In 2014, as prices were crashing, al-Naimi said that there was no way nowadays that OPEC alone could cut sufficient production to reverse this. Indeed, he met with Russia and Mexico, at the insistence of Venezuela, before the late-2014 OPEC summit to see what these two non-OPEC states were willing to do to help out. At that time, the Russians (much less the Mexicans) were still unwilling to join with OPEC. So, instead of implementing cuts, al-Naimi led OPEC to increase production, declaring a (ultimately unsuccessful) price war against US shale producers, whose new cheap oil had been driving down prices.
Finally, in 2016, after almost two years of crushingly low prices, Russia was finally willing to come onboard late in the year, joining in the first-ever coordinated OPEC-Russian production cuts, and in the process Putin (and Rosneft’s Igor Sechin) personally played an essential role inside OPEC by cajoling the Iranians to go along with the Saudi-Russian plan – as per the aforementioned late-night phone calls.
So, here we are another two years later, in mid-2018: the Russia-Saudi, or OPEC/NOPEC combo has finally gotten the previous global oil glut and low-prices somewhat under control. Aided by growing global demand for oil, their cuts have gotten storage in the USA and elsewhere down, and they have gotten lucky as long as US shale producers face temporary limits on getting their rapidly growing production to market for a lack of pipeline capacity to USA ports.
Now that they’ve begun to get some leverage over prices, Russia and the Saudis want to reign in prices from overheating.
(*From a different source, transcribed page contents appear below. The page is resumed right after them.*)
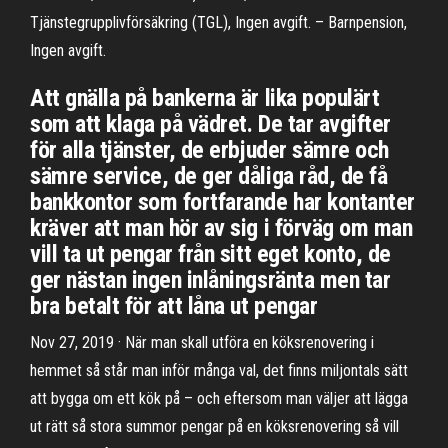
Tjänstegrupplivförsäkring (TGL), Ingen avgift. – Barnpension,
Ingen avgift.
Att gnälla på bankerna är lika populärt
som att klaga på vädret. De tar avgifter
för alla tjänster, de erbjuder sämre och
sämre service, de ger dåliga råd, de få
bankkontor som fortfarande har kontanter
kräver att man hör av sig i förväg om man
vill ta ut pengar från sitt eget konto, de
ger nästan ingen inlåningsränta men tar
bra betalt för att låna ut pengar
Nov 27, 2019 · När man skall utföra en köksrenovering i
hemmet så står man inför många val, det finns miljontals sätt
att bygga om ett kök på – och eftersom man väljer att lägga
ut rätt så stora summor pengar på en köksrenovering så vill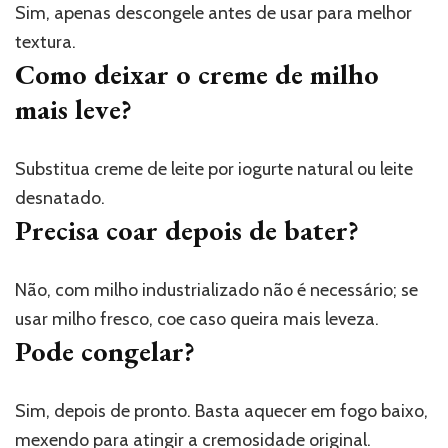
Sim, apenas descongele antes de usar para melhor
textura.
Como deixar o creme de milho
mais leve
?
Substitua creme de leite por iogurte natural ou leite
desnatado.
Precisa coar depois de bater?
Não, com milho industrializado não é necessário; se
usar milho fresco, coe caso queira mais leveza.
Pode congelar?
Sim, depois de pronto. Basta aquecer em fogo baixo,
mexendo para atingir a cremosidade original.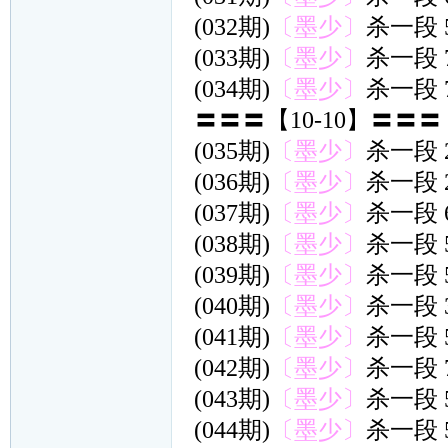
(032期)
〔墨少〕
杀一段 
(033期)
〔墨少〕
杀一段 
(034期)
〔墨少〕
杀一段 
〓〓〓【10-10】〓〓〓
(035期)
〔墨少〕
杀一段 
(036期)
〔墨少〕
杀一段 
(037期)
〔墨少〕
杀一段 
(038期)
〔墨少〕
杀一段 
(039期)
〔墨少〕
杀一段 
(040期)
〔墨少〕
杀一段 
(041期)
〔墨少〕
杀一段 
(042期)
〔墨少〕
杀一段 
(043期)
〔墨少〕
杀一段 
(044期)
〔墨少〕
杀一段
At the same time, they have to make up for the death spiral in production caused by the Chavez- and Maduro-led collapse of the Venezuelan oil industry, and an expected decline in Iranian exports due to the Trump administration’s campaign to impose the “strongest sanctions in history” (Sec. of State Pompeo).
Although low investments (low CAPEX by both IOCs and NOCs) over the past few years means there is disconcertingly little spare production capacity in OPEC – or in Russia for that matter, where the effects of US and EU sanctions over its Ukraine adventures have also taken a toll – nevertheless, a production increase of perhaps a million or 1.5 million barrels per day (bpd) seems to be both reasonable and the actual Russian-Saudi goal.
So, my comments to Ms. Rich at IBD concern the likelihood that Putin will have some influence once again in getting the Iranians on board this plan. Iran, Iraq and Venezuela are three OPEC states in the “price hawk” faction (AKA, the “high absorber” faction) who face difficult economic and financial situations (dire, in the case of Venezuela) and very much want to keep prices up.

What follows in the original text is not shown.